**TASK GOAL**
When you copy the data that follows, reproduce every word exactly and leave out the images.

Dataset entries
>>>

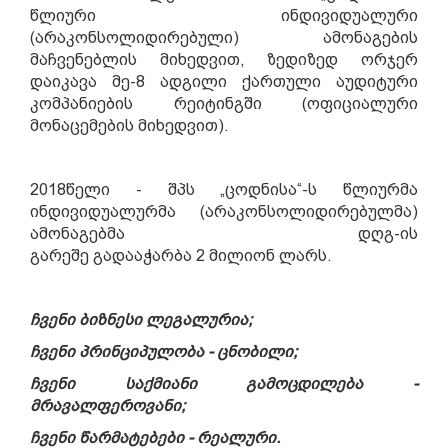
წლიური
ინდივიდუალურ
ი
(არაკონსოლიდირებ
ული
) ამონაგებ
ის
მაჩვენებლის მიხედვით, ზედიზედ ორჯერ
დაიკავა მე-8 ადგილი
ქართული აუდიტური
კომპანიების რეიტინგში (ოფიციალური
მონაცემების მიხედვით).
2018
წ
ე
ლი - შპს „ცოდნისა“
-ს წლიურმა
ინდივიდუალურ
მა
(არაკონსოლიდირებ
ულმა
)
ამონაგებ
მა
დღგ-ის
გარეშე
გადა
აჭარბ
ა
2
მილიონ ლარს
.
ჩვენი ბიზნესი ლეგალურია
;
ჩვენი პრინციპულობა
-
ცნობილი
;
ჩვენი საქმიანი გამოცდილება
-
მრავალფეროვანი
;
ჩვენი წარმატებები
-
რეალური
.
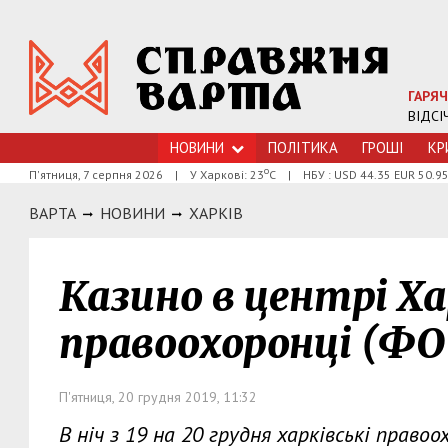
ГАРЯЧ
ВІДСІ
НОВИНИ
ПОЛІТИКА
ГРОШI
КР
о
П'ятниця, 7 серпня 2026
|
У Харкові: 23
С
|
НБУ : USD 44.35 EUR 50.9
ВАРТА
НОВИНИ
ХАРКIВ
Казино в центрі Х
правоохоронці (ФО
П'ятниця, 20 грудня 2019, 11:32
В ніч з 19 на 20 грудня харківські право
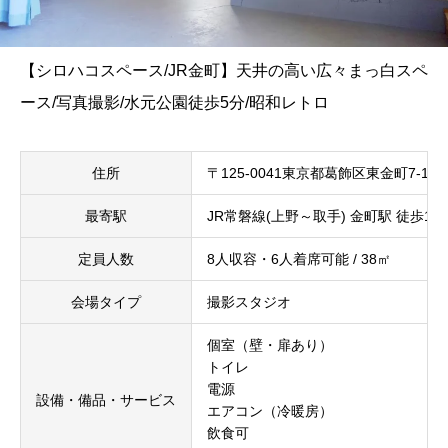
【シロハコスペース/JR金町】天井の高い広々まっ白スペ
ース/写真撮影/水元公園徒歩5分/昭和レトロ
住所
〒125-0041東京都葛飾区東金町7-14-1
最寄駅
JR常磐線(上野～取手) 金町駅 徒歩19
定員人数
8人収容・6人着席可能 / 38㎡
会場タイプ
撮影スタジオ
個室（壁・扉あり）
トイレ
電源
設備・備品・サービス
エアコン（冷暖房）
飲食可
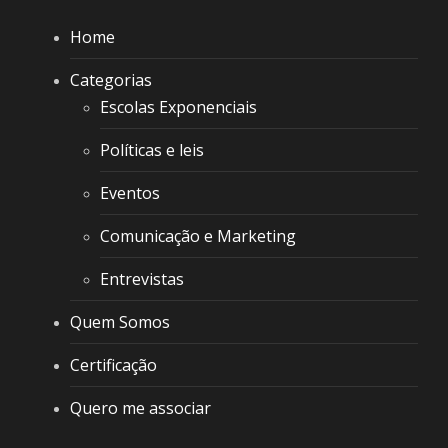
Home
Categorias
Escolas Exponenciais
Políticas e leis
Eventos
Comunicação e Marketing
Entrevistas
Quem Somos
Certificação
Quero me associar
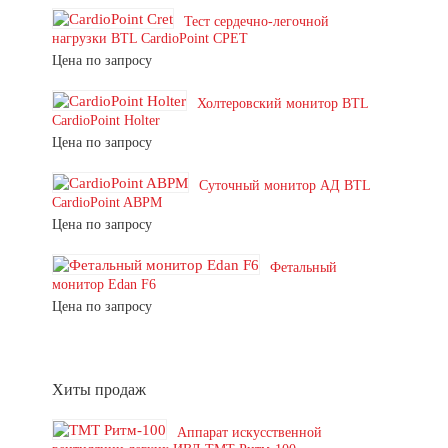
Тест сердечно-легочной
нагрузки BTL CardioPoint CPET
Цена по запросу
Холтеровский монитор BTL
CardioPoint Holter
Цена по запросу
Суточный монитор АД BTL
CardioPoint ABPM
Цена по запросу
Фетальный
монитор Edan F6
Цена по запросу
Хиты продаж
Аппарат искусственной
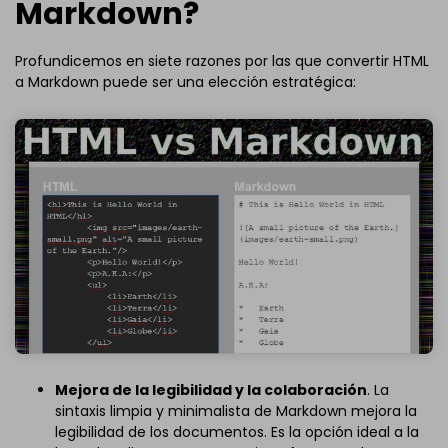
Markdown?
Profundicemos en siete razones por las que convertir HTML
a Markdown puede ser una elección estratégica:
Mejora de la legibilidad y la colaboración
. La
sintaxis limpia y minimalista de Markdown mejora la
legibilidad de los documentos. Es la opción ideal a la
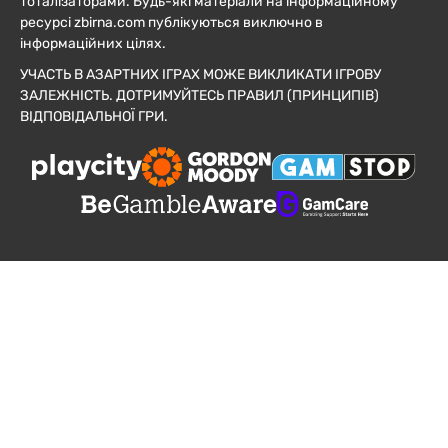
тоталізаторами. Будь-які матеріали на інформаційному
ресурсі zbirna.com публікуються виключно в
інформаційних цілях.
УЧАСТЬ В АЗАРТНИХ ІГРАХ МОЖЕ ВИКЛИКАТИ ІГРОВУ
ЗАЛЕЖНІСТЬ. ДОТРИМУЙТЕСЬ ПРАВИЛ (ПРИНЦИПІВ)
ВІДПОВІДАЛЬНОЇ ГРИ.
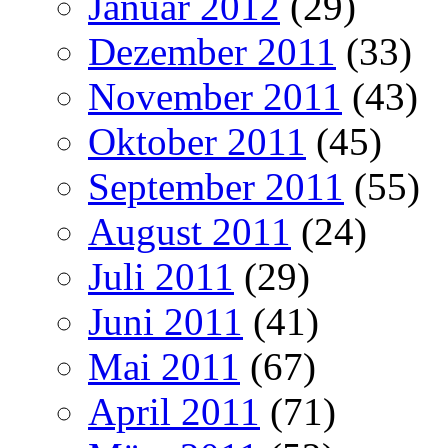
Januar 2012
(29)
Dezember 2011
(33)
November 2011
(43)
Oktober 2011
(45)
September 2011
(55)
August 2011
(24)
Juli 2011
(29)
Juni 2011
(41)
Mai 2011
(67)
April 2011
(71)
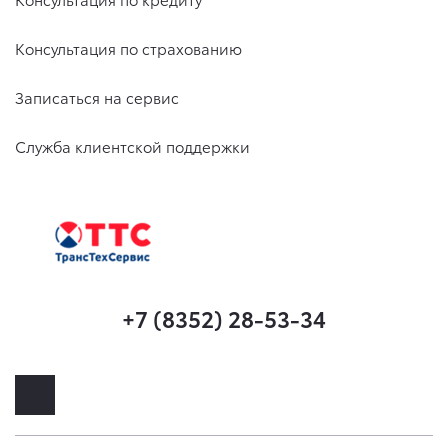
Консультация по страхованию
Записаться на сервис
Служба клиентской поддержки
+7 (8352) 28-53-34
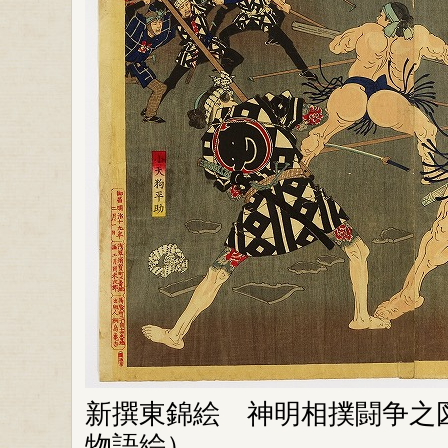
新撰東錦絵 神明相撲闘争
物語絵）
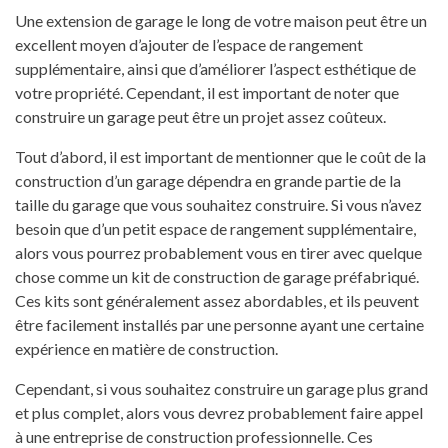
Une extension de garage le long de votre maison peut être un
excellent moyen d’ajouter de l’espace de rangement
supplémentaire, ainsi que d’améliorer l’aspect esthétique de
votre propriété. Cependant, il est important de noter que
construire un garage peut être un projet assez coûteux.
Tout d’abord, il est important de mentionner que le coût de la
construction d’un garage dépendra en grande partie de la
taille du garage que vous souhaitez construire. Si vous n’avez
besoin que d’un petit espace de rangement supplémentaire,
alors vous pourrez probablement vous en tirer avec quelque
chose comme un kit de construction de garage préfabriqué.
Ces kits sont généralement assez abordables, et ils peuvent
être facilement installés par une personne ayant une certaine
expérience en matière de construction.
Cependant, si vous souhaitez construire un garage plus grand
et plus complet, alors vous devrez probablement faire appel
à une entreprise de construction professionnelle. Ces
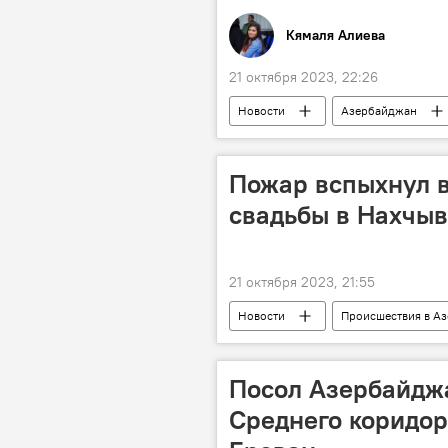
Кямаля Алиева
21 октября 2023, 22:26
Новости
Азербайджан
Алсу
Россия
Пожар вспыхнул в
свадьбы в Нахчы
21 октября 2023, 21:55
Новости
Происшествия в А
Нахчыван
Ресторан
Посол Азербайджа
Среднего коридор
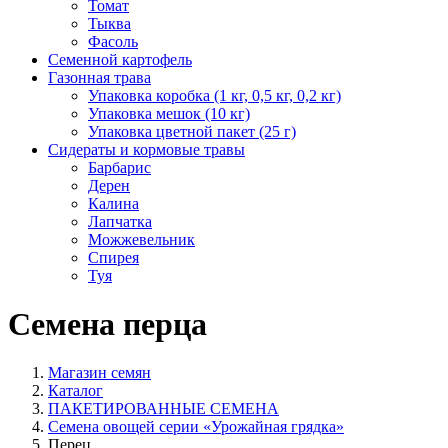
Томат
Тыква
Фасоль
Семенной картофель
Газонная трава
Упаковка коробка (1 кг, 0,5 кг, 0,2 кг)
Упаковка мешок (10 кг)
Упаковка цветной пакет (25 г)
Сидераты и кормовые травы
Барбарис
Дерен
Калина
Лапчатка
Можжевельник
Спирея
Туя
Семена перца
Магазин семян
Каталог
ПАКЕТИРОВАННЫЕ СЕМЕНА
Семена овощей серии «Урожайная грядка»
Перец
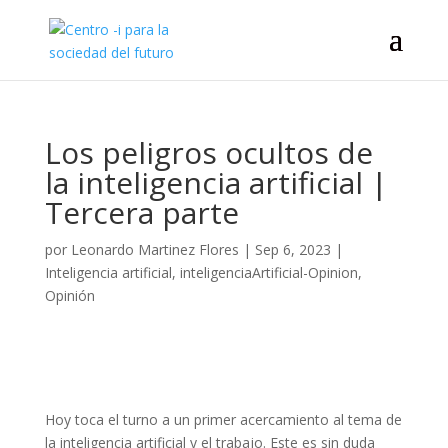
Los peligros ocultos de
la inteligencia artificial |
Tercera parte
por
Leonardo Martinez Flores
|
Sep 6, 2023
|
Inteligencia artificial
,
inteligenciaArtificial-Opinion
,
Opinión
Hoy toca el turno a un primer acercamiento al tema de
la inteligencia artificial y el trabajo. Este es sin duda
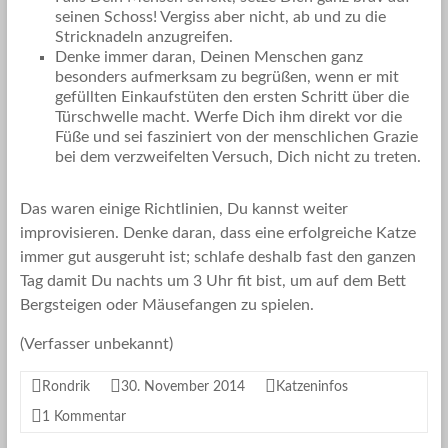
seinen Schoss! Vergiss aber nicht, ab und zu die
Stricknadeln anzugreifen.
Denke immer daran, Deinen Menschen ganz
besonders aufmerksam zu begrüßen, wenn er mit
gefüllten Einkaufstüten den ersten Schritt über die
Türschwelle macht. Werfe Dich ihm direkt vor die
Füße und sei fasziniert von der menschlichen Grazie
bei dem verzweifelten Versuch, Dich nicht zu treten.
Das waren einige Richtlinien, Du kannst weiter
improvisieren. Denke daran, dass eine erfolgreiche Katze
immer gut ausgeruht ist; schlafe deshalb fast den ganzen
Tag damit Du nachts um 3 Uhr fit bist, um auf dem Bett
Bergsteigen oder Mäusefangen zu spielen.
(Verfasser unbekannt)
Rondrik
30. November 2014
Katzeninfos
1 Kommentar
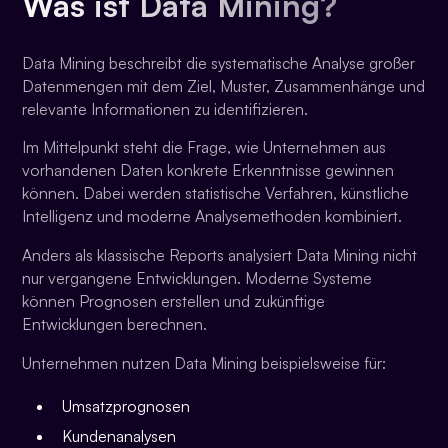
Was ist Data Mining?
Data Mining beschreibt die systematische Analyse großer
Datenmengen mit dem Ziel, Muster, Zusammenhänge und
relevante Informationen zu identifizieren.
Im Mittelpunkt steht die Frage, wie Unternehmen aus
vorhandenen Daten konkrete Erkenntnisse gewinnen
können. Dabei werden statistische Verfahren, künstliche
Intelligenz und moderne Analysemethoden kombiniert.
Anders als klassische Reports analysiert Data Mining nicht
nur vergangene Entwicklungen. Moderne Systeme
können Prognosen erstellen und zukünftige
Entwicklungen berechnen.
Unternehmen nutzen Data Mining beispielsweise für:
Umsatzprognosen
Kundenanalysen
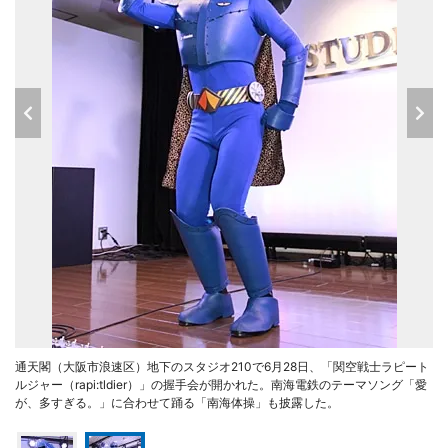
通天閣（大阪市浪速区）地下のスタジオ210で6月28日、「関空戦士ラピート
ルジャー（rapi:tldier）」の握手会が開かれた。南海電鉄のテーマソング「愛
が、多すぎる。」に合わせて踊る「南海体操」も披露した。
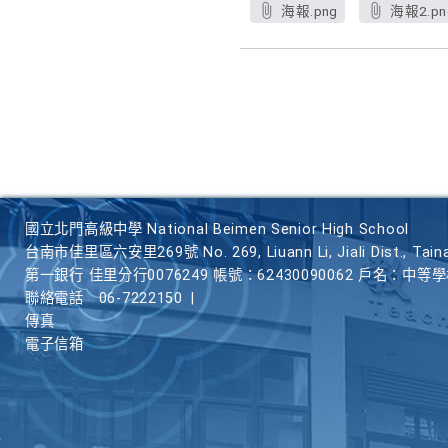
海報.png
海報2.pn
國立北門高級中學 National Beimen Senior High School
台南市佳里區六安里269號 No. 269, Liuann Li, Jiali Dist., Taina
第一銀行 佳里分行0076249 帳號：62430090062 戶名：中等
聯絡電話
06-7222150
|
傳真
電子信箱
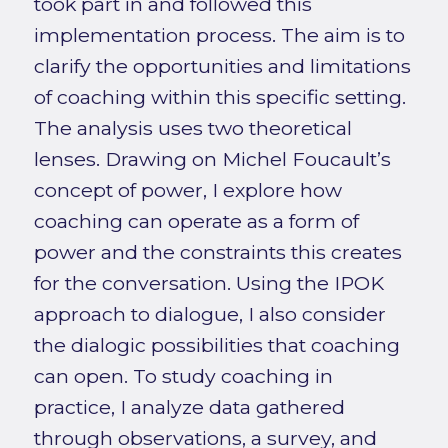
took part in and followed this
implementation process. The aim is to
clarify the opportunities and limitations
of coaching within this specific setting.
The analysis uses two theoretical
lenses. Drawing on Michel Foucault’s
concept of power, I explore how
coaching can operate as a form of
power and the constraints this creates
for the conversation. Using the IPOK
approach to dialogue, I also consider
the dialogic possibilities that coaching
can open. To study coaching in
practice, I analyze data gathered
through observations, a survey, and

<<<

**EXERCISE OUTPUT**
წლიური
ინდივიდუალურ
ი
(არაკონსოლიდირებ
ული
) ამონაგებ
ის
მაჩვენებლის მიხედვით, ზედიზედ ორჯერ
დაიკავა მე-8 ადგილი
ქართული აუდიტური
კომპანიების რეიტინგში (ოფიციალური
მონაცემების მიხედვით).
2018
წ
ე
ლი - შპს „ცოდნისა“
-ს წლიურმა
ინდივიდუალურ
მა
(არაკონსოლიდირებ
ულმა
)
ამონაგებ
მა
დღგ-ის
გარეშე
გადა
აჭარბ
ა
2
მილიონ ლარს
.
ჩვენი ბიზნესი ლეგალურია
;
ჩვენი პრინციპულობა
-
ცნობილი
;
ჩვენი საქმიანი გამოცდილება
-
მრავალფეროვანი
;
ჩვენი წარმატებები
-
რეალური
.
ГАРЯЧ
ВІДСІ
НОВИНИ
ПОЛІТИКА
ГРОШI
КР
о
П'ятниця, 7 серпня 2026
|
У Харкові: 23
С
|
НБУ : USD 44.35 EUR 50.9
ВАРТА
НОВИНИ
ХАРКIВ
Казино в центрі Х
правоохоронці (ФО
П'ятниця, 20 грудня 2019, 11:32
В ніч з 19 на 20 грудня харківські право
【シロハコスペース/JR金町】天井の高い広々まっ白スペ
ース/写真撮影/水元公園徒歩5分/昭和レトロ
住所
〒125-0041東京都葛飾区東金町7-14-1
最寄駅
JR常磐線(上野～取手) 金町駅 徒歩19
定員人数
8人収容・6人着席可能 / 38㎡
会場タイプ
撮影スタジオ
個室（壁・扉あり）
トイレ
電源
設備・備品・サービス
エアコン（冷暖房）
飲食可
Home
Categorias
Escolas Exponenciais
Políticas e leis
Eventos
Comunicação e Marketing
Entrevistas
Quem Somos
Certificação
Quero me associar
Тест сердечно-легочной
нагрузки BTL CardioPoint CPET
Цена по запросу
Холтеровский монитор BTL
CardioPoint Holter
Цена по запросу
Суточный монитор АД BTL
CardioPoint ABPM
Цена по запросу
Фетальный
монитор Edan F6
Цена по запросу
Хиты продаж
Аппарат искусственной
Markdown?
Profundicemos en siete razones por las que convertir HTML
a Markdown puede ser una elección estratégica:
Mejora de la legibilidad y la colaboración
. La
sintaxis limpia y minimalista de Markdown mejora la
legibilidad de los documentos. Es la opción ideal a la
тоталізаторами. Будь-які матеріали на інформаційному
ресурсі zbirna.com публікуються виключно в
інформаційних цілях.
УЧАСТЬ В АЗАРТНИХ ІГРАХ МОЖЕ ВИКЛИКАТИ ІГРОВУ
ЗАЛЕЖНІСТЬ. ДОТРИМУЙТЕСЬ ПРАВИЛ (ПРИНЦИПІВ)
ВІДПОВІДАЛЬНОЇ ГРИ.
Januar 2012
(29)
Dezember 2011
(33)
November 2011
(43)
Oktober 2011
(45)
September 2011
(55)
August 2011
(24)
Juli 2011
(29)
Juni 2011
(41)
Mai 2011
(67)
April 2011
(71)
Консультация по страхованию
Записаться на сервис
Служба клиентской поддержки
+7 (8352) 28-53-34
新撰東錦絵 神明相撲闘争
物語絵）
Une extension de garage le long de votre maison peut être un
excellent moyen d’ajouter de l’espace de rangement
supplémentaire, ainsi que d’améliorer l’aspect esthétique de
votre propriété. Cependant, il est important de noter que
construire un garage peut être un projet assez coûteux.
Tout d’abord, il est important de mentionner que le coût de la
construction d’un garage dépendra en grande partie de la
taille du garage que vous souhaitez construire. Si vous n’avez
besoin que d’un petit espace de rangement supplémentaire,
alors vous pourrez probablement vous en tirer avec quelque
chose comme un kit de construction de garage préfabriqué.
Ces kits sont généralement assez abordables, et ils peuvent
être facilement installés par une personne ayant une certaine
expérience en matière de construction.
Cependant, si vous souhaitez construire un garage plus grand
et plus complet, alors vous devrez probablement faire appel
à une entreprise de construction professionnelle. Ces
Кямаля Алиева
21 октября 2023, 22:26
Новости
Азербайджан
Алсу
Россия
Пожар вспыхнул в
свадьбы в Нахчы
21 октября 2023, 21:55
Новости
Происшествия в А
Нахчыван
Ресторан
Посол Азербайджа
Среднего коридор
Томат
Тыква
Фасоль
Семенной картофель
Газонная трава
Упаковка коробка (1 кг, 0,5 кг, 0,2 кг)
Упаковка мешок (10 кг)
Упаковка цветной пакет (25 г)
Сидераты и кормовые травы
Барбарис
Дерен
Калина
Лапчатка
Можжевельник
Спирея
Туя
Семена перца
Магазин семян
Каталог
ПАКЕТИРОВАННЫЕ СЕМЕНА
Семена овощей серии «Урожайная грядка»
Перец
Los peligros ocultos de
la inteligencia artificial |
Tercera parte
por
Leonardo Martinez Flores
|
Sep 6, 2023
|
Inteligencia artificial
,
inteligenciaArtificial-Opinion
,
Opinión
Hoy toca el turno a un primer acercamiento al tema de
la inteligencia artificial y el trabajo. Este es sin duda
seinen Schoss! Vergiss aber nicht, ab und zu die
Stricknadeln anzugreifen.
Denke immer daran, Deinen Menschen ganz
besonders aufmerksam zu begrüßen, wenn er mit
gefüllten Einkaufstüten den ersten Schritt über die
Türschwelle macht. Werfe Dich ihm direkt vor die
Füße und sei fasziniert von der menschlichen Grazie
bei dem verzweifelten Versuch, Dich nicht zu treten.
Das waren einige Richtlinien, Du kannst weiter
improvisieren. Denke daran, dass eine erfolgreiche Katze
immer gut ausgeruht ist; schlafe deshalb fast den ganzen
Tag damit Du nachts um 3 Uhr fit bist, um auf dem Bett
Bergsteigen oder Mäusefangen zu spielen.
(Verfasser unbekannt)
Rondrik
30. November 2014
Katzeninfos
1 Kommentar
Was ist Data Mining?
Data Mining beschreibt die systematische Analyse großer
Datenmengen mit dem Ziel, Muster, Zusammenhänge und
relevante Informationen zu identifizieren.
Im Mittelpunkt steht die Frage, wie Unternehmen aus
vorhandenen Daten konkrete Erkenntnisse gewinnen
können. Dabei werden statistische Verfahren, künstliche
Intelligenz und moderne Analysemethoden kombiniert.
Anders als klassische Reports analysiert Data Mining nicht
nur vergangene Entwicklungen. Moderne Systeme
können Prognosen erstellen und zukünftige
Entwicklungen berechnen.
Unternehmen nutzen Data Mining beispielsweise für:
Umsatzprognosen
Kundenanalysen
通天閣（大阪市浪速区）地下のスタジオ210で6月28日、「関空戦士ラピート
ルジャー（rapi:tldier）」の握手会が開かれた。南海電鉄のテーマソング「愛
が、多すぎる。」に合わせて踊る「南海体操」も披露した。
海報.png
海報2.pn
國立北門高級中學 National Beimen Senior High School
台南市佳里區六安里269號 No. 269, Liuann Li, Jiali Dist., Taina
第一銀行 佳里分行0076249 帳號：62430090062 戶名：中等
聯絡電話
06-7222150
|
傳真
電子信箱
took part in and followed this
implementation process. The aim is to
clarify the opportunities and limitations
of coaching within this specific setting.
The analysis uses two theoretical
lenses. Drawing on Michel Foucault’s
concept of power, I explore how
coaching can operate as a form of
power and the constraints this creates
for the conversation. Using the IPOK
approach to dialogue, I also consider
the dialogic possibilities that coaching
can open. To study coaching in
practice, I analyze data gathered
through observations, a survey, and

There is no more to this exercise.